There is something antediluvian about world’s fairs. They still exist — one will open in Milan this May — but the concept sometimes feels from another time. The last world’s fair in the United States was held over 30 years ago in New Orleans, and was considered a failure; the more successful fair in Knoxville two years earlier reported a princely profit of $57. Though international events like the Olympics and the Venice Biennale share some similarities with world’s fairs, they still seem more appropriate to the times of Baudelaire and Zola, or at least Asimov and Disney.
On the 100th anniversary of the opening of the Panama-Pacific International Exposition (PPIE) in San Francisco, I visited City Rising: San Francisco and the 1915 World’s Fair at the California Historical Society to search for an answer to why world’s fairs feel so antiquated today. City Rising explores the exposition from its emergence out the rubble of the 1906 earthquake to its demolition in 1916, making use of ephemera, posters, photographs, and even a large-scale reproduction of the fair grounds.
I brought with myself to the exhibition assumptions of national image-building and a narrative about the heroism of industrialism and imperialism. These assumptions were certainly substantiated, but City Rising helps make sense of the tenuousness of this narrative and how it relates to the contemporary condition.

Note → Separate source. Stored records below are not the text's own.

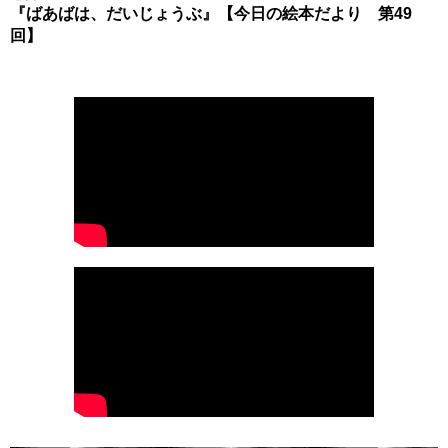
『ばあばは、だいじょうぶ』【今日の絵本だより 第49
回】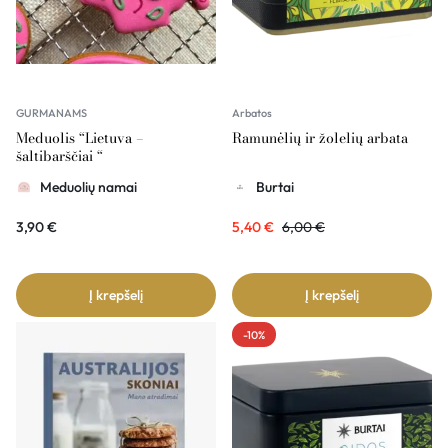
GURMANAMS
Arbatos
Meduolis “Lietuva –
Ramunėlių ir žolelių arbata
šaltibarščiai “
Meduolių namai
Burtai
3,90
€
5,40
€
6,00
€
Į krepšelį
Į krepšelį
-10%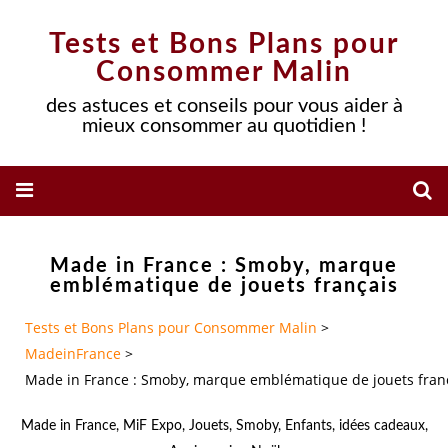
Tests et Bons Plans pour
Consommer Malin
des astuces et conseils pour vous aider à
mieux consommer au quotidien !
Made in France : Smoby, marque
emblématique de jouets français
Tests et Bons Plans pour Consommer Malin
>
MadeinFrance
>
Made in France : Smoby, marque emblématique de jouets fran
Made in France
,
MiF Expo
,
Jouets
,
Smoby
,
Enfants
,
idées cadeaux
,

Ostensibly a celebration of the completion of the Panama Canal — an imperial project that overcame malaria, yellow fever, and geography — the exposition more broadly honored the greatness of the United States. A fair poster by Perham Wilhelm Nahl, titled The Thirteenth Labor of Hercules (1915), almost comically suggests that building the exposition was on par with Hercules slaying the Hydra or capturing Cerberus. In the poster, a naked man, washed with muscles, props himself against an enormous canyon wall, moving earth to reveal the “jewel city,” as the PPIE was known.
A triptych of photographic panoramas documents how the site of the fair looked before, during, and after construction (1912-1915). Viewers see the barren flatlands of Harbor View — now the Marina District — transformed into a beaux-arts metropolis. Part of the land the exposition sat on was once an Ohlone trading village, but by February 1915 it resembled more of a Potemkin village. Though The Thirteenth Labor, the grandiose architecture, and the Hellenic statuary gesture towards confidence and power, there is an air of something desperate in the documentation of the fair. The bluster and pomp hints at the need for a young nation to prove its worth to others, as if it is unsure itself.